TASK PROMPT ▸
Each entry is to be repeated word for word, and the images are to be dropped.

Records excerpted from a collection
•••
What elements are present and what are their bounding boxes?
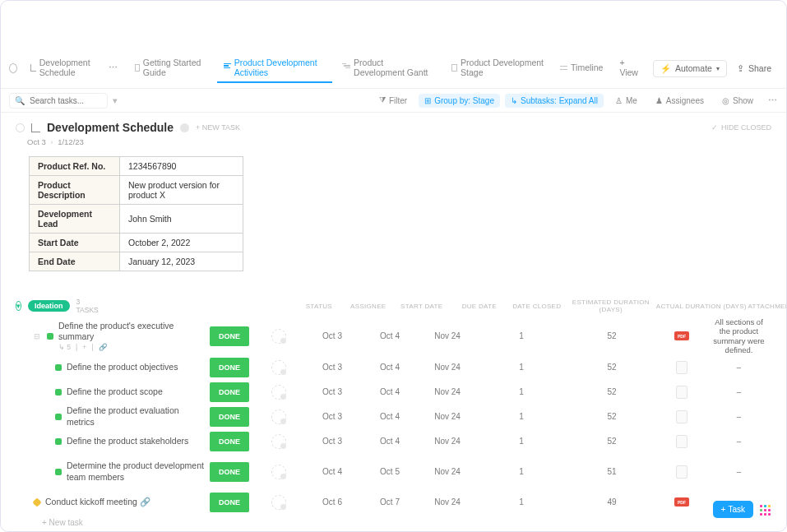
task-row[interactable]: Define the product scope DONE Oct 3 Oct … [1,380,786,405]
show-label: Show [733,96,753,105]
attachment-icon[interactable] [676,386,687,399]
task-row[interactable]: Define the product objectives DONE Oct 3… [1,355,786,380]
status-pill[interactable]: DONE [210,407,249,427]
assignees-label: Assignees [666,96,704,105]
status-pill[interactable]: DONE [210,462,249,482]
assignees-button[interactable]: ♟ Assignees [649,93,711,109]
actual-cell: 52 [567,437,657,446]
info-icon[interactable] [180,123,189,132]
task-row[interactable]: Determine the product development team m… [1,454,786,490]
page-title: Development Schedule [47,121,174,134]
filter-bar: 🔍 ▾ ⧩ Filter ⊞ Group by: Stage ↳ Subtask… [1,89,786,113]
search-input[interactable] [30,96,87,105]
remarks-cell: – [706,467,771,476]
info-row: Development LeadJohn Smith [30,205,243,234]
filter-button[interactable]: ⧩ Filter [373,92,414,109]
new-task-float-button[interactable]: + Task [713,501,753,518]
task-row[interactable]: Define the product stakeholders DONE Oct… [1,429,786,454]
board-icon [451,64,457,72]
assignee-placeholder[interactable] [271,434,286,449]
settings-icon[interactable] [9,63,17,73]
view-tab-getting-started[interactable]: Getting Started Guide [128,53,214,83]
subtasks-button[interactable]: ↳ Subtasks: Expand All [505,94,604,108]
tree-toggle[interactable]: ⊟ [34,332,40,340]
share-button[interactable]: ⇪ Share [730,61,778,76]
assignee-placeholder[interactable] [271,465,286,479]
view-tab-development-schedule[interactable]: Development Schedule ⋯ [24,53,125,83]
info-row: Product Ref. No.1234567890 [30,157,243,176]
pdf-icon[interactable]: PDF [674,497,689,507]
view-tab-product-dev-activities[interactable]: Product Development Activities [217,53,332,83]
status-square-icon[interactable] [55,389,62,396]
group-by-button[interactable]: ⊞ Group by: Stage [419,94,500,108]
person-icon: ♙ [615,96,623,105]
col-attach: ATTACHMENT [747,303,787,310]
status-square-icon[interactable] [55,364,62,371]
new-task-button[interactable]: + NEW TASK [196,123,240,132]
assignee-placeholder[interactable] [271,409,286,424]
view-tab-timeline[interactable]: Timeline [553,58,609,78]
plus-icon: + [721,505,726,514]
group-header: ▾ Ideation 3 TASKS STATUS ASSIGNEE START… [1,294,786,317]
assignee-placeholder[interactable] [271,360,286,375]
search-input-wrap[interactable]: 🔍 [9,93,108,109]
apps-icon[interactable] [758,503,771,516]
actual-cell: 52 [567,387,657,396]
chevron-down-icon[interactable]: ▾ [113,95,118,106]
check-icon: ✓ [711,123,718,132]
status-pill[interactable]: DONE [210,382,249,402]
automate-button[interactable]: ⚡ Automate ▾ [653,60,727,77]
status-pill[interactable]: DONE [210,432,249,451]
status-pill[interactable]: DONE [210,358,249,377]
task-row[interactable]: Define the product evaluation metrics DO… [1,405,786,429]
collapse-toggle[interactable]: ▾ [16,301,21,311]
actual-cell: 52 [567,363,657,372]
collapse-icon[interactable] [16,123,25,132]
status-square-icon[interactable] [55,438,62,445]
add-view-button[interactable]: + View [613,53,646,83]
actual-cell: 49 [567,497,657,507]
plus-icon[interactable]: + [82,343,86,351]
attachment-icon[interactable] [676,410,687,423]
status-square-icon[interactable] [47,333,53,340]
attachment-icon[interactable] [676,435,687,448]
view-tab-stage[interactable]: Product Development Stage [445,53,550,83]
list-icon [31,123,40,132]
me-button[interactable]: ♙ Me [609,93,644,109]
status-pill[interactable]: DONE [210,493,249,512]
status-square-icon[interactable] [55,414,62,420]
assignee-placeholder[interactable] [271,385,286,400]
show-button[interactable]: ◎ Show [715,93,760,109]
task-row[interactable]: ⊟ Define the product's executive summary… [1,317,786,355]
subtask-icon[interactable]: ↳ 5 [58,343,71,351]
start-date-cell: Oct 3 [303,412,361,421]
status-square-icon[interactable] [55,469,62,475]
due-date-cell: Oct 4 [361,412,419,421]
link-icon[interactable]: 🔗 [140,497,150,507]
start-date-cell: Oct 3 [303,363,361,372]
estimated-cell: 1 [476,363,567,372]
link-icon[interactable]: 🔗 [99,343,108,351]
task-row[interactable]: Conduct kickoff meeting 🔗 DONE Oct 6 Oct… [1,490,786,515]
task-name-cell: ⊟ Define the product's executive summary… [16,321,205,351]
attachment-icon[interactable] [676,361,687,374]
view-tab-gantt[interactable]: Product Development Gantt [336,53,442,83]
doc-icon [135,64,140,72]
new-task-row[interactable]: + New task [1,515,786,530]
attachment-icon[interactable] [676,465,687,479]
hide-closed-button[interactable]: ✓ HIDE CLOSED [711,123,771,132]
status-pill[interactable]: DONE [210,326,249,346]
view-tab-label: Getting Started Guide [143,58,207,77]
date-closed-cell: Nov 24 [419,363,476,372]
chevron-right-icon: › [50,137,53,146]
group-badge[interactable]: Ideation [28,300,70,312]
pdf-icon[interactable]: PDF [674,331,689,340]
assignee-placeholder[interactable] [271,495,286,510]
ellipsis-icon[interactable]: ⋯ [109,62,118,72]
more-icon[interactable]: ⋯ [768,95,778,106]
task-name-cell: Conduct kickoff meeting 🔗 [16,497,205,507]
end-date: 1/12/23 [58,137,84,146]
task-name-cell: Define the product objectives [16,362,205,372]
status-square-icon[interactable] [32,497,41,507]
assignee-placeholder[interactable] [271,329,286,344]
•••
EXERCISE ANSWER ▸
What elements are present and what are their bounding boxes?
task-row[interactable]: Define the product scope DONE Oct 3 Oct … [1,380,786,405]
show-label: Show [733,96,753,105]
attachment-icon[interactable] [676,386,687,399]
task-row[interactable]: Define the product objectives DONE Oct 3… [1,355,786,380]
status-pill[interactable]: DONE [210,407,249,427]
assignees-label: Assignees [666,96,704,105]
status-pill[interactable]: DONE [210,462,249,482]
assignees-button[interactable]: ♟ Assignees [649,93,711,109]
actual-cell: 52 [567,437,657,446]
info-icon[interactable] [180,123,189,132]
task-row[interactable]: Determine the product development team m… [1,454,786,490]
page-title: Development Schedule [47,121,174,134]
filter-bar: 🔍 ▾ ⧩ Filter ⊞ Group by: Stage ↳ Subtask… [1,89,786,113]
search-input[interactable] [30,96,87,105]
remarks-cell: – [706,467,771,476]
info-row: Development LeadJohn Smith [30,205,243,234]
filter-button[interactable]: ⧩ Filter [373,92,414,109]
new-task-float-button[interactable]: + Task [713,501,753,518]
task-row[interactable]: Define the product stakeholders DONE Oct… [1,429,786,454]
board-icon [451,64,457,72]
assignee-placeholder[interactable] [271,434,286,449]
settings-icon[interactable] [9,63,17,73]
view-tab-getting-started[interactable]: Getting Started Guide [128,53,214,83]
subtasks-button[interactable]: ↳ Subtasks: Expand All [505,94,604,108]
tree-toggle[interactable]: ⊟ [34,332,40,340]
share-button[interactable]: ⇪ Share [730,61,778,76]
assignee-placeholder[interactable] [271,465,286,479]
view-tab-development-schedule[interactable]: Development Schedule ⋯ [24,53,125,83]
info-row: Product Ref. No.1234567890 [30,157,243,176]
pdf-icon[interactable]: PDF [674,497,689,507]
view-tab-product-dev-activities[interactable]: Product Development Activities [217,53,332,83]
status-square-icon[interactable] [55,389,62,396]
group-by-button[interactable]: ⊞ Group by: Stage [419,94,500,108]
person-icon: ♙ [615,96,623,105]
col-attach: ATTACHMENT [747,303,787,310]
status-square-icon[interactable] [55,364,62,371]
new-task-button[interactable]: + NEW TASK [196,123,240,132]
assignee-placeholder[interactable] [271,409,286,424]
view-tab-timeline[interactable]: Timeline [553,58,609,78]
plus-icon: + [721,505,726,514]
group-header: ▾ Ideation 3 TASKS STATUS ASSIGNEE START… [1,294,786,317]
assignee-placeholder[interactable] [271,360,286,375]
search-input-wrap[interactable]: 🔍 [9,93,108,109]
apps-icon[interactable] [758,503,771,516]
actual-cell: 52 [567,387,657,396]
chevron-down-icon[interactable]: ▾ [113,95,118,106]
check-icon: ✓ [711,123,718,132]
status-pill[interactable]: DONE [210,382,249,402]
automate-button[interactable]: ⚡ Automate ▾ [653,60,727,77]
status-pill[interactable]: DONE [210,432,249,451]
status-pill[interactable]: DONE [210,358,249,377]
task-row[interactable]: Define the product evaluation metrics DO… [1,405,786,429]
collapse-toggle[interactable]: ▾ [16,301,21,311]
actual-cell: 52 [567,363,657,372]
collapse-icon[interactable] [16,123,25,132]
status-square-icon[interactable] [55,438,62,445]
add-view-button[interactable]: + View [613,53,646,83]
actual-cell: 49 [567,497,657,507]
plus-icon[interactable]: + [82,343,86,351]
attachment-icon[interactable] [676,410,687,423]
status-square-icon[interactable] [47,333,53,340]
attachment-icon[interactable] [676,435,687,448]
view-tab-stage[interactable]: Product Development Stage [445,53,550,83]
list-icon [31,123,40,132]
me-button[interactable]: ♙ Me [609,93,644,109]
status-pill[interactable]: DONE [210,493,249,512]
status-square-icon[interactable] [55,414,62,420]
assignee-placeholder[interactable] [271,385,286,400]
show-button[interactable]: ◎ Show [715,93,760,109]
task-row[interactable]: ⊟ Define the product's executive summary… [1,317,786,355]
subtask-icon[interactable]: ↳ 5 [58,343,71,351]
start-date-cell: Oct 3 [303,412,361,421]
status-square-icon[interactable] [55,469,62,475]
due-date-cell: Oct 4 [361,412,419,421]
link-icon[interactable]: 🔗 [140,497,150,507]
start-date-cell: Oct 3 [303,363,361,372]
estimated-cell: 1 [476,363,567,372]
link-icon[interactable]: 🔗 [99,343,108,351]
task-row[interactable]: Conduct kickoff meeting 🔗 DONE Oct 6 Oct… [1,490,786,515]
task-name-cell: ⊟ Define the product's executive summary… [16,321,205,351]
attachment-icon[interactable] [676,361,687,374]
view-tab-gantt[interactable]: Product Development Gantt [336,53,442,83]
doc-icon [135,64,140,72]
new-task-row[interactable]: + New task [1,515,786,530]
attachment-icon[interactable] [676,465,687,479]
hide-closed-button[interactable]: ✓ HIDE CLOSED [711,123,771,132]
status-pill[interactable]: DONE [210,326,249,346]
view-tab-label: Getting Started Guide [143,58,207,77]
date-closed-cell: Nov 24 [419,363,476,372]
chevron-right-icon: › [50,137,53,146]
group-badge[interactable]: Ideation [28,300,70,312]
pdf-icon[interactable]: PDF [674,331,689,340]
assignee-placeholder[interactable] [271,495,286,510]
ellipsis-icon[interactable]: ⋯ [109,62,118,72]
more-icon[interactable]: ⋯ [768,95,778,106]
task-name-cell: Conduct kickoff meeting 🔗 [16,497,205,507]
end-date: 1/12/23 [58,137,84,146]
task-name-cell: Define the product objectives [16,362,205,372]
status-square-icon[interactable] [32,497,41,507]
assignee-placeholder[interactable] [271,329,286,344]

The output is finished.